IRS sets 2025 for final RMD rules, extends 10-year rule relief 

April 19, 2024

 

IRS Notice 2024-35 announces that final regulations on required minimum distributions (RMDs) under Internal Revenue Code (IRC) Section 401(a)(9) will apply starting in 2025. The notice also extends for a fourth year the relief available to defined contribution (DC) plans and beneficiaries for post-death distributions subject to the “10-year rule” under the Setting Every Community Up for Retirement Enhancement Act of 2019 (Div. O of Pub. L. 116-94) (SECURE 1.0).

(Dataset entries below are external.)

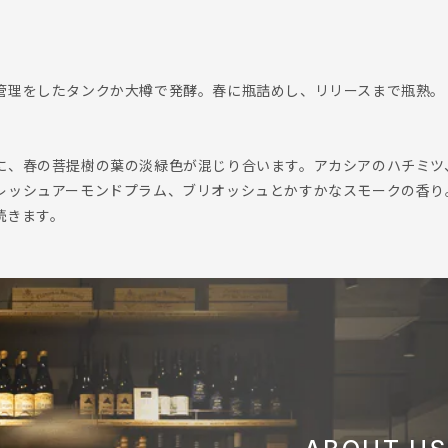
管理をしたタンクか大樽で発酵。春に瓶詰めし、リリースまで瓶熟。
に、春の菩提樹の葉の淡緑色が混じり合います。アカシアのハチミツ
レッシュアーモンドプラム、ブリオッシュとかすかなスモークの香り
続きます。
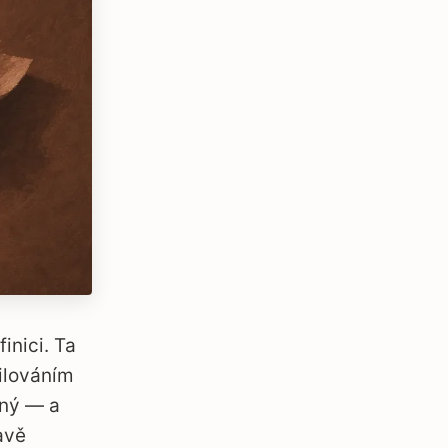
inici. Ta
ilováním
lný — a
avě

Final regulations anticipated for 2025

IRS anticipates the final regulations will apply to RMDs for 2025 and later calendar years. The regulations will incorporate SECURE 1.0 changes to the RMD rules, including an increase in the RMD beginning age from 70-1/2 to 72 and the new 10-year rule. The regulation will also include some later changes made by the SECURE 2.0 Act of 2022 (Div. T of Pub. L. No. 117-328). Though IRS hasn’t specifically identified which additional changes will be reflected, the regulation will likely include SECURE 2.0’s further increase in the RMD beginning age to 73 for participants who turn 72 after 2022 (and to 75 for people who turn 74 after 2032). IRS intends to contemporaneously propose new regulations for other SECURE 2.0 changes when issuing the final rules.

The preamble to the 2022 proposed regulations said that until IRS issues final rules, plans and taxpayers should continue to rely on existing Section 401(a)(9) regulations, using a good-faith interpretation of SECURE 1.0. This reliance presumably now extends to good-faith interpretations of both SECURE 1.0 and 2.0.

Relief for SECURE 1.0’s 10-year rule extended again

SECURE 1.0 significantly restricted the availability of “stretch” payments over a beneficiary’s life expectancy from DC plans (the rule also applies to individual retirement arrangements (IRAs), but not defined benefit plans). When a participant dies, any undistributed benefits now generally must be paid in full to the designated beneficiary (if any) within 10 years of the participant’s death. (An exception applies for “eligible designated beneficiaries,” who have flexibility to receive stretch payments, while Section 401(a)(9)’s existing “five-year rule” remains in effect for beneficiaries who aren’t designated beneficiaries — eligible or otherwise.) This change applies for distributions to beneficiaries of participants who die after Dec. 31, 2019.

The proposed regulation would generally require these payments to begin the year after the participant’s death when the participant died after the RMD beginning age. This interpretation surprised many plan administrators and taxpayers, who had assumed payments could be delayed until the end of the 10th year because the five-year rule allows such a delay.

Notice 2024-35 provides relief for RMDs that should have been paid under the 10-year rule in 2024 to designated beneficiaries of participants who died in 2020–2023 after their RMD beginning age. (Earlier notices provided relief for RMDs that should have been paid in 2021–2023.) A DC plan won’t be treated as violating Section 401(a)(9) merely because it failed to make these distributions, and beneficiaries won’t be subject to an excise tax under IRC Section 4974 on their missed RMDs.